Yeah. I think we're gonna find a lot more people who are who were anxious for the boomers to leave who will say the heck with it. I'm just gonna start my own.

KC Brothers:

Well, I think we're already seeing that. Would you say that's a whisper, or do you think that's gained traction is now a full on the thing.

Dan Hood:

I think that's gaining traction for for probably longer than we've thought. I mean, I think that there's been more. But I think PE is is uh turbocharging a little bit because there's people who are like, I just don't want to work for the PE firm, not necessarily for good reasons or bad reasons, just they don't they have a bad, a bad impression of it.

KC Brothers:

Yeah, I think that that is a whisper we probably should have called out earlier too, of just people starting their own, because I think they're whether they're coming from big four and like I don't want 80-hour work weeks, this this kind of lifestyle, or if they're even coming from a smaller boutique local firm with an older partner that might be stagnant in their ways. I just think the the barrier to entry for starting your own effective firm is so low right now, to the extent that I have even thought about it.

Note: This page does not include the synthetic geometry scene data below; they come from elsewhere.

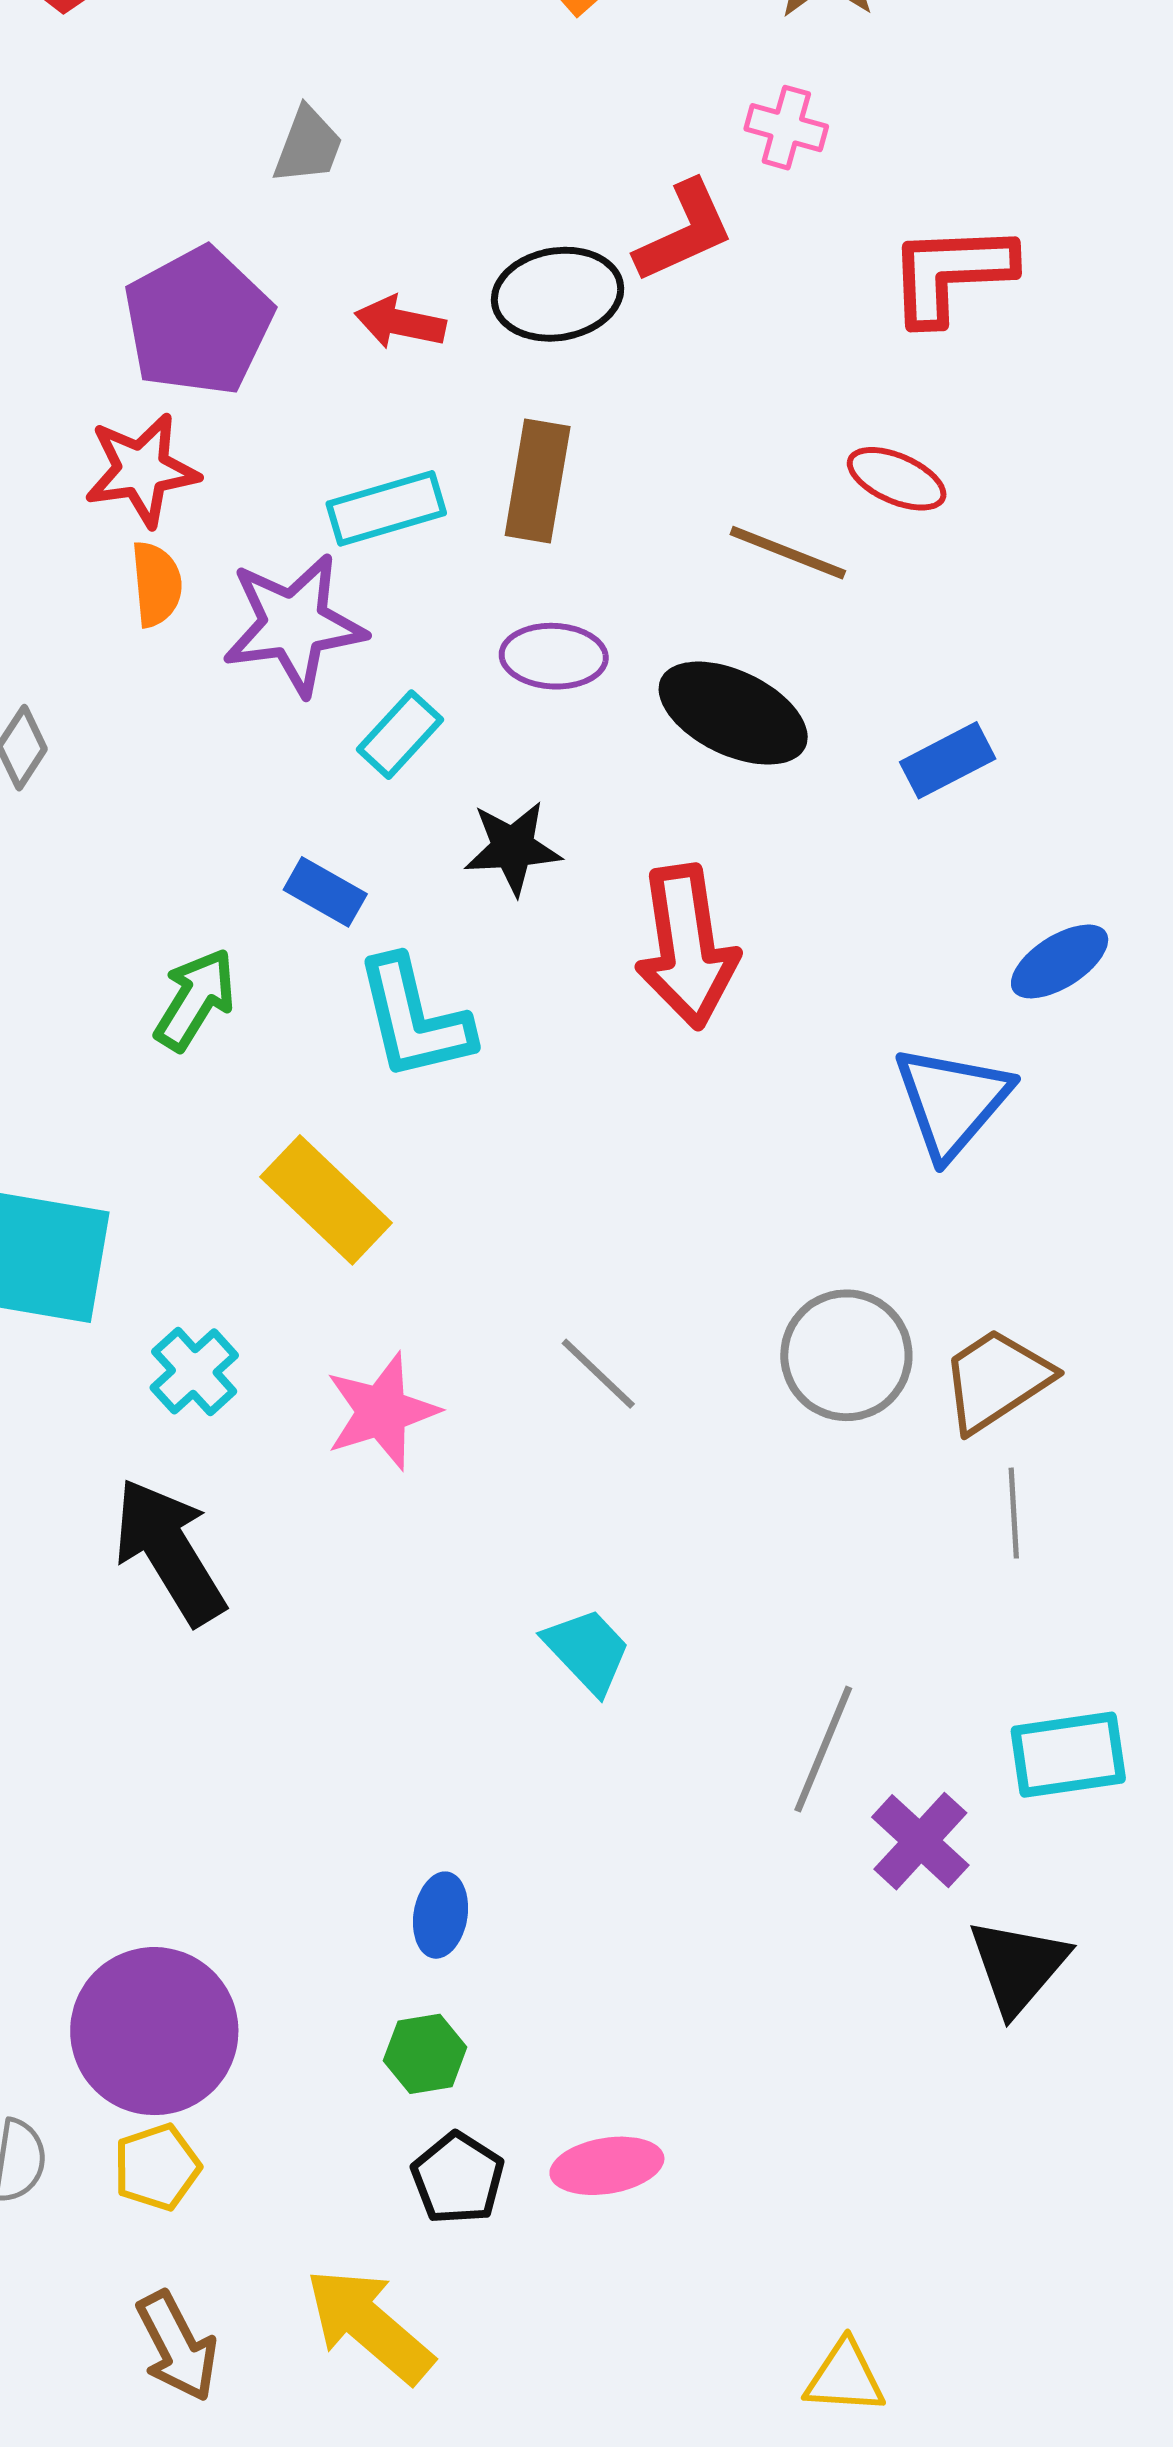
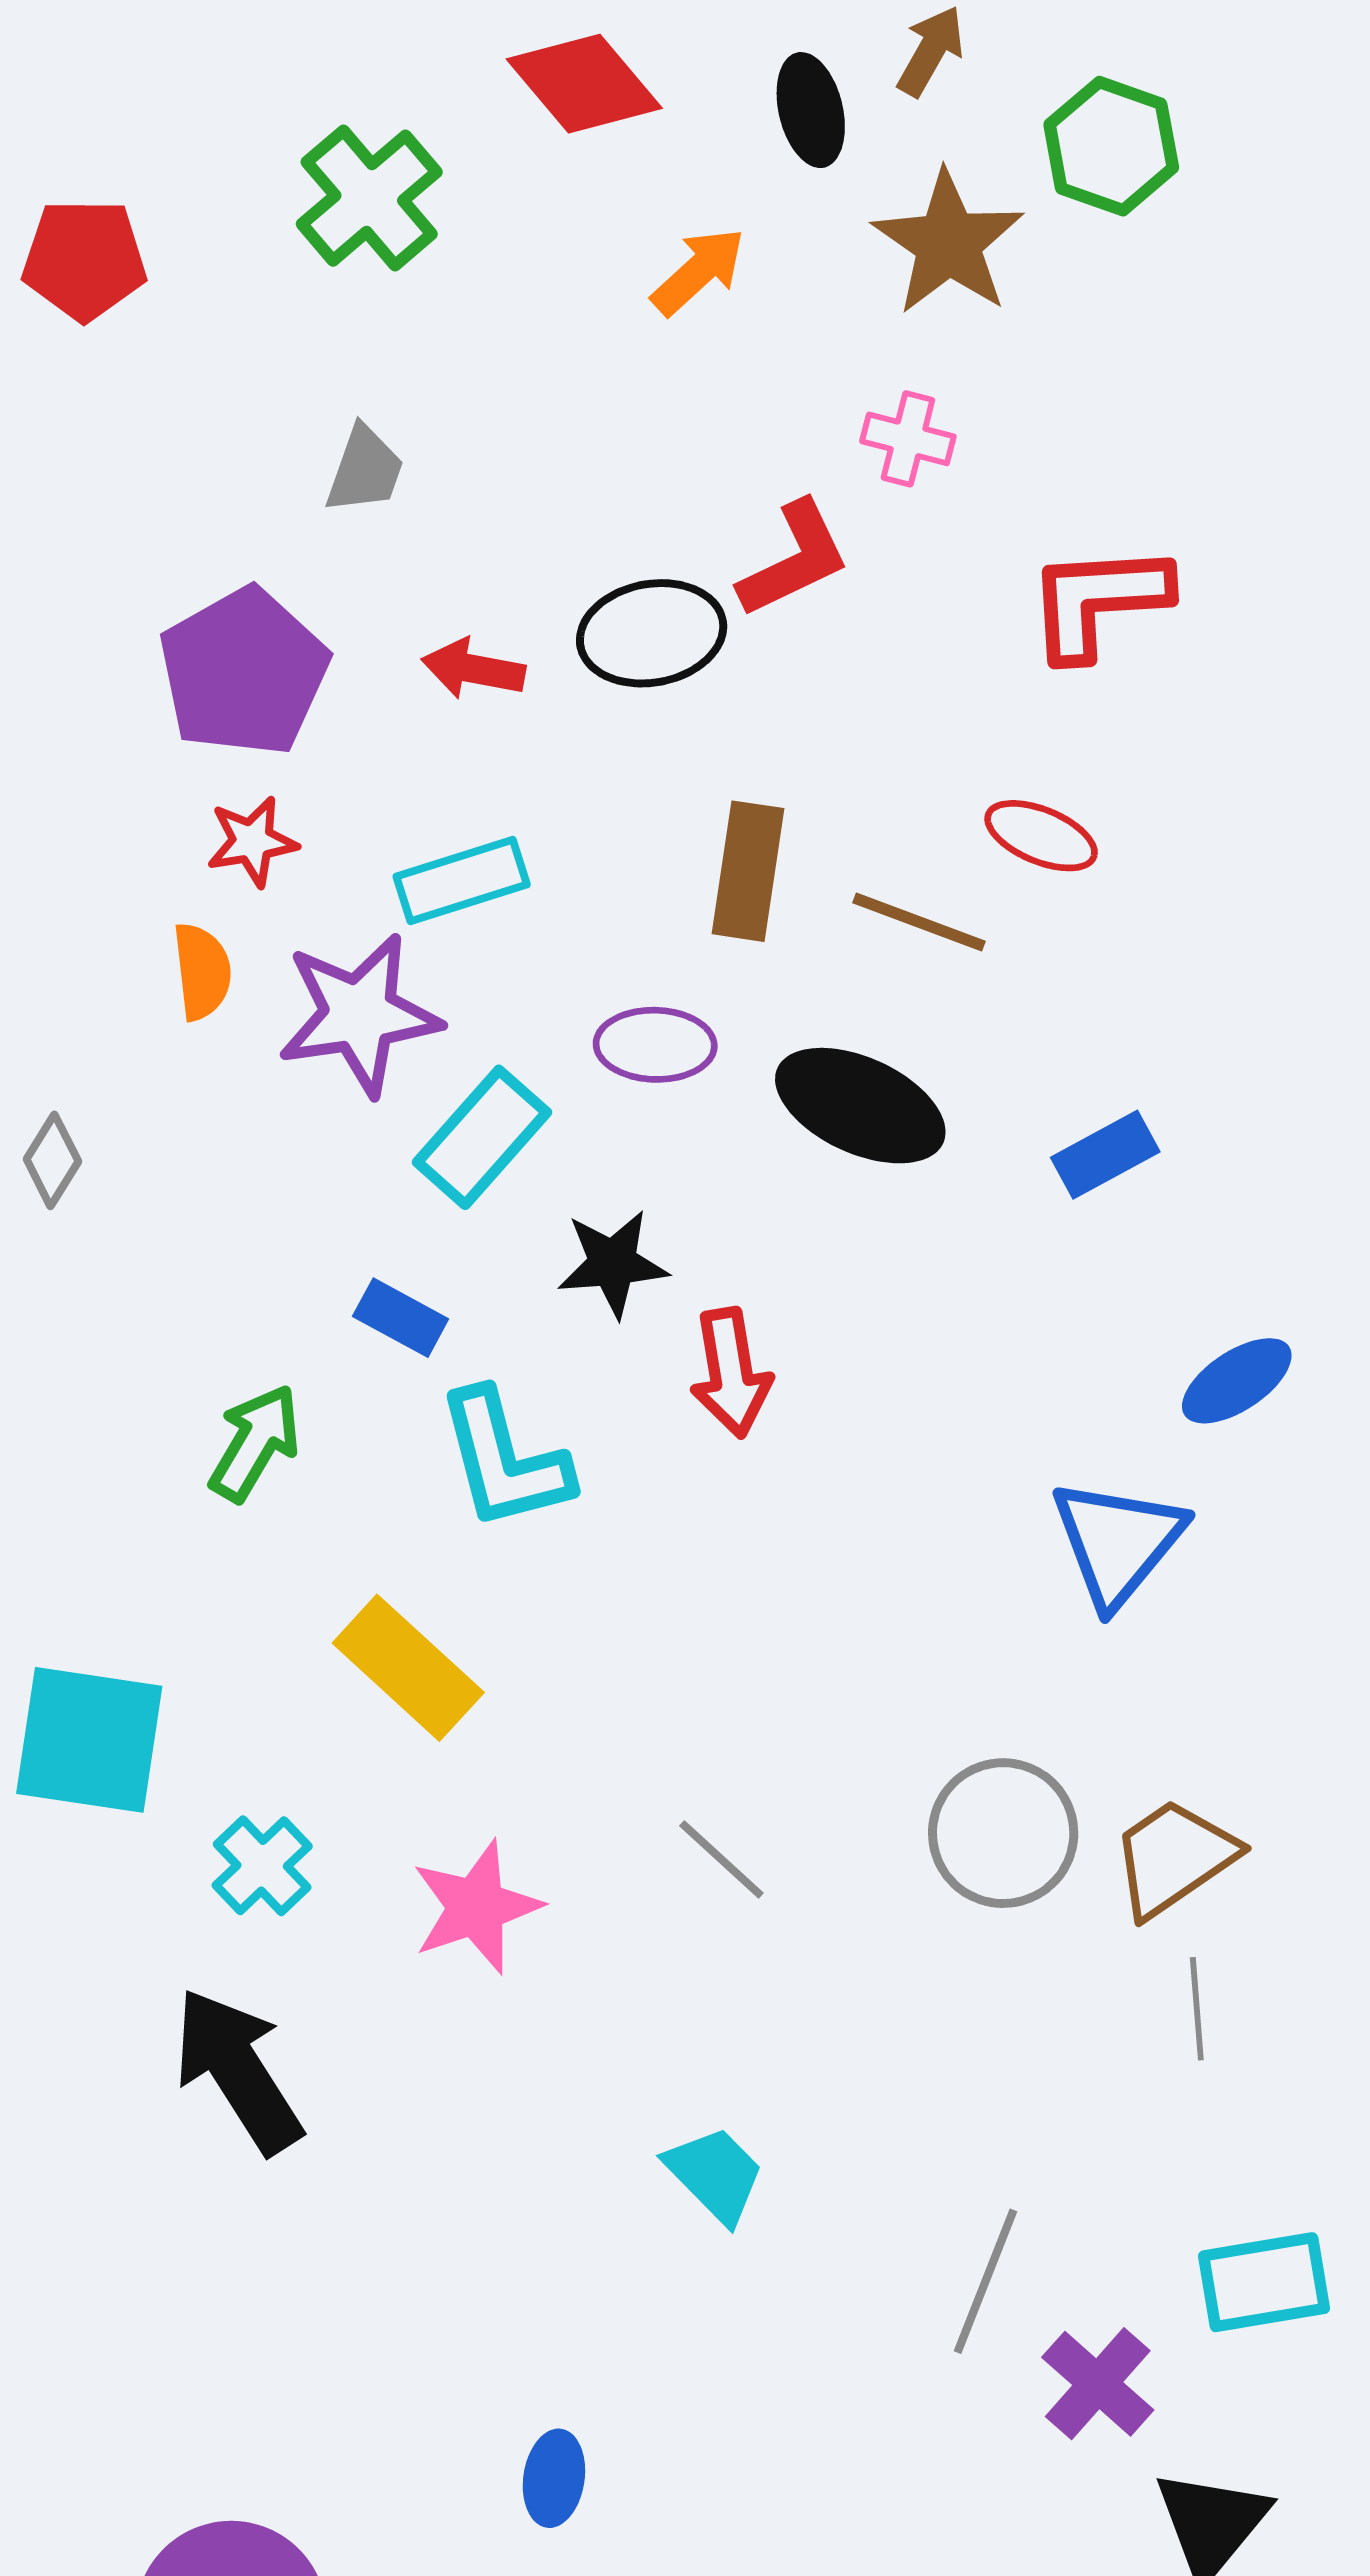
red star: (142, 470) -> (252, 841), moved, size x0.7
brown rectangle: (538, 481) -> (748, 871), moved
cyan rectangle: (400, 735) -> (482, 1137), size x1.4
red arrow: (687, 947) -> (731, 1373), moved, size x0.7

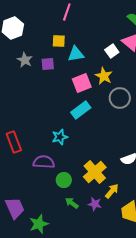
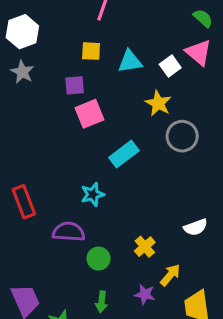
cyan triangle: (76, 54) -> (130, 61), moved
gray star: (25, 60) -> (22, 72), moved
pink square: (82, 83) -> (90, 114), moved
yellow cross: (95, 172) -> (145, 247), size x0.6
green arrow: (72, 203) -> (102, 302), moved, turned -120

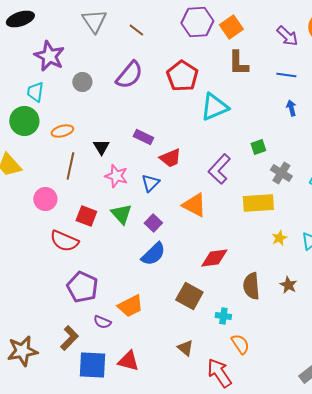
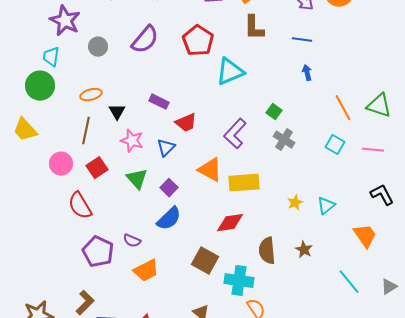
orange ellipse: (62, 131) -> (91, 95), moved
green square: (258, 147) -> (274, 112), turned -35
gray cross: (281, 173) -> (284, 140), moved
yellow rectangle: (258, 203) -> (244, 183), moved
red square: (86, 216) -> (97, 168), moved, turned 35
red semicircle: (64, 241) -> (80, 206), turned 36
cyan cross: (223, 316) -> (239, 281), size x1.8
purple semicircle: (102, 322) -> (132, 241), moved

I'm like, I know I could be the operations founder of an accounting firm and just hire my accounting talent.

Dan Hood:

Yeah, no, I would this, yeah, this is a weird, this is uh it is the barriers are incredibly low, right? You don't need you you don't need anything. You can do it. I wanted to jump on you talked about, you know, lifestyle. I think that's one thing that's that's a little bit of a whisper now, and I think it's gonna become huge, is the notion of people saying, well, I don't have to run an accounting firm that looks like every other accounting firm. I can run an accounting firm that just if I'm just making enough for me, that's great. Uh a little bit of a whisper now, but a lot more accountants saying, no, I don't need to do all the work that comes my way. I need to to make enough money to live comfortably and to to offer opportunities to the people who work for me. But I don't need to be, you know, if I'm if we're all happy, we don't need to do more work just to do more work. Um and I think that's gonna be it's gonna become much more people are gonna get a lot more permission to say that um and to think that way.

KC Brothers:

I love that.

Dan Hood:

Which is which is gonna be much healthier for everybody, right?

KC Brothers:

Uh yes, we need more healthy accountants. They do such great work, and I would love to see their happiness score go up and not be on the top list of depression and we're here to help solve that problem. Give them good tech that can automate things that they don't need to do and get your time back. Go home at five.

Dan Hood:

Yeah.

KC Brothers:

Excellent. Okay. Well, thank you, Dan.

Dan Hood:

Cheers. Thank you, Casey. It was great.